Подобно семечку, подхваченному морским ветром и летящему неведомо куда, тая в себе возможности стать ростком, если достигнет земли, оторван был Диего от почвы Испании и отдан на волю ветра и волн со всеми таившимися в нем возможностями, отдан, чтобы пустить где-то ростки и укорениться или погибнуть. И в этой четырехугольной испанской голове с сизыми наголо выбритыми щеками и с огненными глазами, действительно, таилось немало возможностей и способностей. Чего только не творилось в Андалузии, откуда шел весь его род! Имя свое она получила от вандалов, переселенцев с севера Европы, затерявшихся в северной Африке после своего вторжения туда из Испании, Северная Африка, в свою очередь, вторглась в Испанию: мавры на несколько веков укоренились здесь со своими арабскими домами, лошадиными подковами, прибитыми в дверях, женскими теремами и прочим, – пока их снова не изгнали в Африку, совсем недавно. Многие из команды кораблей Колумба были свидетелями того, как взвеяло над башнями Альгамбры кастильское знамя, но это не значило, что из Андалузии изгнан был самый дух мавров. Хозяйничали в ней раньше и другие чужеземцы, и все оставили там свой след – готы, римляне, греки, а в более глубокой древности – карфагеняне, и в самой глубокой – финикияне, эти всюду шнырявшие морские крысы из Малой Азии. От всех от них осталось хотя по капле в крови Диего или по черточке в его характере, унаследованном им от предков, которые многое перенимали от своих близких соседей. Он храбр, жаден, кровожаден, разрушитель по натуре, но с тем же удивительным презрением относится к смерти, с каким относились к ней северные герои, не знавшие греха или порока хуже трусости; он величествен,
– гордая осанка перешла к нему по наследству от римлян вместе с их тогою – плащом, которым Диего прикрывает свою нечистоплотность; он бесцеремонен и невыносим, как многие в средиземноморских странах; у него сильные страсти, но он беден чувством; в любви он азиат, горяч до бешенства и, прежде всего, непостоянен, но в сокровенной глубине своей натуры он все-таки ибериец, потомок первобытных испанцев; натура, богатая противоречиями и далеко не цельная; в общем – человек очень выносливый, любезный, с музыкой в душе, ибо среди его прапраматерей были самые безмолвные и самые прекрасные из женщин земных.
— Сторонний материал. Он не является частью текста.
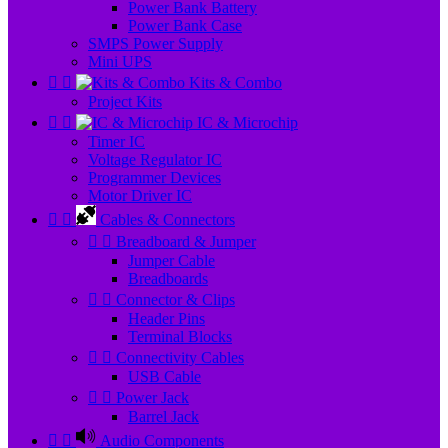
Power Bank Battery
Power Bank Case
SMPS Power Supply
Mini UPS


Kits & Combo
Project Kits


IC & Microchip
Timer IC
Voltage Regulator IC
Programmer Devices
Motor Driver IC


Cables & Connectors


Breadboard & Jumper
Jumper Cable
Breadboards


Connector & Clips
Header Pins
Terminal Blocks


Connectivity Cables
USB Cable


Power Jack
Barrel Jack


Audio Components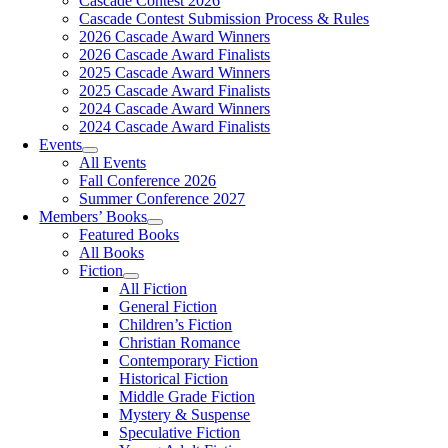
Cascade Contest 2026
Cascade Contest Submission Process & Rules
2026 Cascade Award Winners
2026 Cascade Award Finalists
2025 Cascade Award Winners
2025 Cascade Award Finalists
2024 Cascade Award Winners
2024 Cascade Award Finalists
Events
All Events
Fall Conference 2026
Summer Conference 2027
Members’ Books
Featured Books
All Books
Fiction
All Fiction
General Fiction
Children’s Fiction
Christian Romance
Contemporary Fiction
Historical Fiction
Middle Grade Fiction
Mystery & Suspense
Speculative Fiction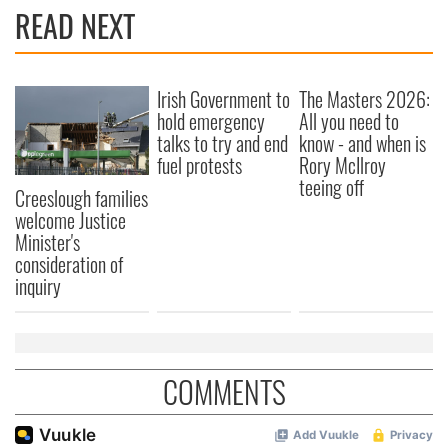
READ NEXT
Irish Government to
The Masters 2026:
hold emergency
All you need to
talks to try and end
know - and when is
fuel protests
Rory McIlroy
teeing off
Creeslough families
welcome Justice
Minister's
consideration of
inquiry
COMMENTS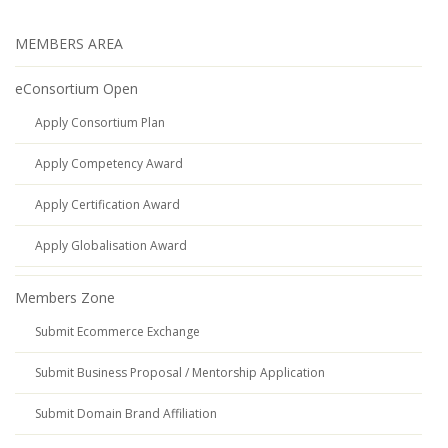
MEMBERS AREA
eConsortium Open
Apply Consortium Plan
Apply Competency Award
Apply Certification Award
Apply Globalisation Award
Members Zone
Submit Ecommerce Exchange
Submit Business Proposal / Mentorship Application
Submit Domain Brand Affiliation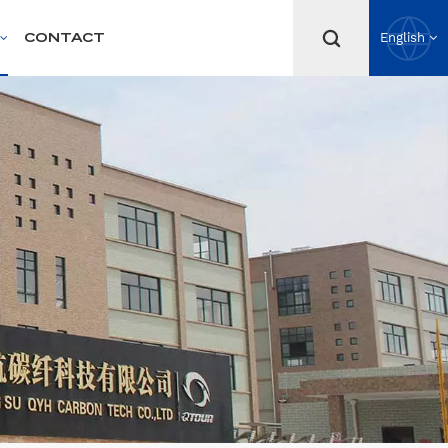
CONTACT
English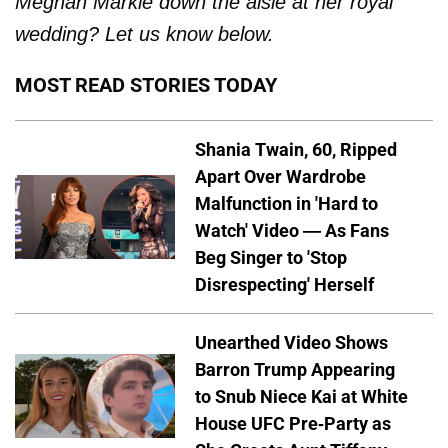
Meghan Markle down the aisle at her royal
wedding? Let us know below.
MOST READ STORIES TODAY
Shania Twain, 60, Ripped
Apart Over Wardrobe
Malfunction in 'Hard to
Watch' Video — As Fans
Beg Singer to 'Stop
Disrespecting' Herself
Unearthed Video Shows
Barron Trump Appearing
to Snub Niece Kai at White
House UFC Pre-Party as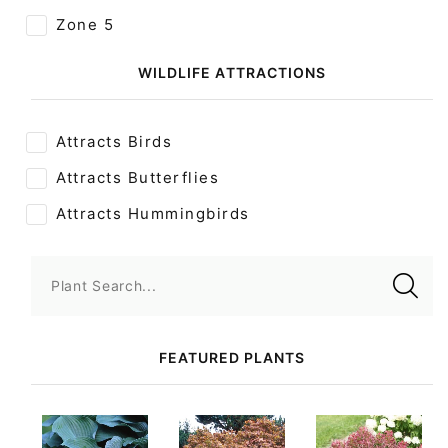
Zone 5
WILDLIFE ATTRACTIONS
Attracts Birds
Attracts Butterflies
Attracts Hummingbirds
Plant Search...
FEATURED PLANTS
Таков был Диего, плывший теперь с Колумбом и с не вполне искреннею почтительностью взиравший на командорский мостик, святая святых судна, где неустанно шагал адмирал. Что ж, в данную минуту он был всех сильнее (проклятый итальянец!), и самое лучшее подчиняться ему, если хочешь выйти целым и невредимым из всей этой передряги. Пороховой груз в трюме «Санта– Марии» не таил большей опасности взрыва, чем душа Диего: сера, уголь и селитра, кое-как смешанные, прикрывали адскую бездну, и достаточно было одной горящей искры… А искра эта тлела в кабильских глазах Диего.
Адмирал со своей стороны отличался властным взглядом укротителя, и в этом было его преимущество перед командой.
Пережив все горькие впечатления, вынесенные из Португалии, он шагает по узкому мостику еще быстрее и поворачивает еще круче, припоминая годы, проведенные в Испании. Ноздри его раздуваются от негодования. Восемь лет болтовни! Сколько башмаков износил он, слоняясь за королевскою четою в толпе искателей милостей, лакеев и паразитов.